Churn Prediction

Problem

Identify subscription customers who are at elevated risk of cancelling within a defined forward window (typically 30, 60, or 90 days) so that the business can intervene with retention offers, proactive customer success contact, or product improvements. Churn has high economic impact: acquiring a new customer costs 5–25× retaining an existing one, and CLV models depend heavily on retention rate assumptions.

The problem has two distinct variants:

Voluntary churn: Customer actively cancels or fails to renew — addressable through intervention
Involuntary churn: Payment failure (credit card expiry, insufficient funds) — addressable through payment recovery workflows

Most churn models target voluntary churn at the individual customer level.

Users / Stakeholders

Role	Decision driven by churn score
Customer success manager	Prioritise outreach queue; decide which at-risk accounts to call
Marketing manager	Design and trigger retention email/SMS campaigns
Product manager	Identify product friction signals correlated with churn
Finance	Revenue forecasting; cohort-based churn rate projections
Executive	Board-level NRR (Net Revenue Retention) reporting

The primary consumer is an operational CRM system (Salesforce, HubSpot) that triggers automated workflows or populates a human review queue.

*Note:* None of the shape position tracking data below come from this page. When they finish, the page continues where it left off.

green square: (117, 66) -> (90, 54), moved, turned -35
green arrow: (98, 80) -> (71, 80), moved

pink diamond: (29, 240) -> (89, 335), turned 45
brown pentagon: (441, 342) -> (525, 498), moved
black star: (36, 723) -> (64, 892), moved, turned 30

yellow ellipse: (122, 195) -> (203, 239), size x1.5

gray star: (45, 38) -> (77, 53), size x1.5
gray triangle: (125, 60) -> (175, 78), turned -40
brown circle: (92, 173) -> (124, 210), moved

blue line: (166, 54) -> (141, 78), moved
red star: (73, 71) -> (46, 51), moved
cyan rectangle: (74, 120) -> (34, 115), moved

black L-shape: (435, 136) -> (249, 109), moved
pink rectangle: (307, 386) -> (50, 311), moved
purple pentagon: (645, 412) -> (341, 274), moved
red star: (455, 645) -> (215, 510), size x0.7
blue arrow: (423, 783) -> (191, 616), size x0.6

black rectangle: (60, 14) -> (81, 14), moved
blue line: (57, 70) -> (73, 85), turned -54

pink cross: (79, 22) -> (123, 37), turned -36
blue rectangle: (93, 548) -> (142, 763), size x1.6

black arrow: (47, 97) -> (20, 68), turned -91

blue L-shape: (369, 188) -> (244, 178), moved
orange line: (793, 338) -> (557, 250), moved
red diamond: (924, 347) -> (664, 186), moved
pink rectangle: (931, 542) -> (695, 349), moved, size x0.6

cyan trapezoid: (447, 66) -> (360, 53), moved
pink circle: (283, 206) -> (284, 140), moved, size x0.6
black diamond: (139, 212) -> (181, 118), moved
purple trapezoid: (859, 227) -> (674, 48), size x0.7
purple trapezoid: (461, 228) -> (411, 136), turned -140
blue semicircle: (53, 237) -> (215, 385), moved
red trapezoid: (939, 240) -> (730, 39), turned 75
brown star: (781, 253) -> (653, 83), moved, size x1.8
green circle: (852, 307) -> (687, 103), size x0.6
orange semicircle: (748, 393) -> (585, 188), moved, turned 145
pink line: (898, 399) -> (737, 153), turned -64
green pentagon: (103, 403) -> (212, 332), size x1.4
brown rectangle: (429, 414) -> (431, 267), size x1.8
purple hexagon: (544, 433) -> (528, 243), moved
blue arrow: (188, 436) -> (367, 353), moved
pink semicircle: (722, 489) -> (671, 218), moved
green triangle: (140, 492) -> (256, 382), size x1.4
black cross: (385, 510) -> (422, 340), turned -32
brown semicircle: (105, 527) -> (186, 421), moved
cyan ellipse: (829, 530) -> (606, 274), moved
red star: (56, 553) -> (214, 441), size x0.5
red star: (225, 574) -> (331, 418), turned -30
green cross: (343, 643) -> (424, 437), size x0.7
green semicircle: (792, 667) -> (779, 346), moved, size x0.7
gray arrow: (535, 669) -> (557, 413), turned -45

Scores need to be refreshed weekly or daily depending on intervention latency.

Domain Context

SaaS/subscription specifics: Churn only observable at renewal date or explicit cancel event. Right-censoring: active customers who haven’t yet churned are not churned yet — don’t label them as non-churn until renewal window closes.
Class imbalance: Monthly churn rates 2–8% in B2C, 0.5–3% in B2B SaaS. Severe class imbalance requires calibration. Precision-recall tradeoff dominates AUC as primary metric.
Intervention validity window: Contacting a customer who is 5 minutes from churning is too late. The model must predict far enough in advance for intervention to be effective (typically 30–90 days).
GDPR / data minimisation: Behavioural data (session logs, feature usage) may require explicit consent or legitimate interest basis. Some markets restrict automated individual-level retention scoring without human oversight.
B2B vs B2C: B2B churn is account-level, influenced by champion departure (key user leaves), contract expansion/contraction, organisational changes. Multiple users per account — aggregate signals needed.

Inputs and Outputs

Feature categories:

Recency: days_since_last_login, days_since_last_purchase, days_to_renewal
Frequency: logins_last_30d, sessions_last_90d, feature_use_count
Monetary: mrr, total_spend_12m, discount_depth, payment_method_type
Engagement: nps_score, support_tickets_open, tickets_last_30d, email_open_rate
Product usage: feature_A_activations, api_calls, reports_generated, integrations_active
Account health: seats_utilised / seats_purchased, admin_last_login, sso_enabled
Lifecycle: months_since_signup, plan_type, last_plan_change_direction, contract_end_date

Output:

churn_probability:   P(churn within 30/60/90 days) ∈ [0, 1]
churn_risk_tier:     HIGH / MEDIUM / LOW  (operational segmentation)
top_churn_reasons:   SHAP top-3 features driving prediction (for CSM context)
recommended_action:  RETENTION_CALL / EMAIL_CAMPAIGN / NO_ACTION

Decision or Workflow Role

Weekly batch score refresh (or daily for high-value accounts)
  ↓
Scores pushed to CRM (Salesforce / HubSpot) via API
  ↓
HIGH risk (P > 0.4) → CS team action queue + manager alert
MEDIUM risk → automated email sequence triggered
LOW risk → no action
  ↓
Intervention outcome logged → feedback into training data
  ↓
Holdout control group → measure lift of intervention

Churn prediction is an input to a tiered intervention strategy. The economic value is measured as revenue saved by successful retention, minus intervention cost.

Modeling / System Options

Approach	Strength	Weakness	When to use
Logistic regression + feature engineering	Highly interpretable, fast, calibrated by default	Misses interaction effects	Early stage, limited data, high interpretability requirement
LightGBM / XGBoost	Handles interactions, missing values, fast at scale	Requires calibration; less interpretable without SHAP	Standard production choice; tabular data
Survival analysis (Cox PH)	Models time-to-event properly; handles right-censoring	Proportional hazards assumption; harder to operationalise	When timing of churn matters as much as whether it happens
Neural embedding model	Captures sequence of events; cold-start via embeddings	Data-hungry; complex deployment	High data volume; when event sequence is the key signal
Rules-based + ML hybrid	Instant wins from obvious patterns; explainable	Fragile; rule proliferation	Regulated environments where black boxes not permitted

Recommended: LightGBM with SHAP explanations for score reasoning. Survival analysis (Kaplan-Meier + Cox PH) for cohort-level churn rate forecasting in finance reporting. Calibrate with Platt scaling.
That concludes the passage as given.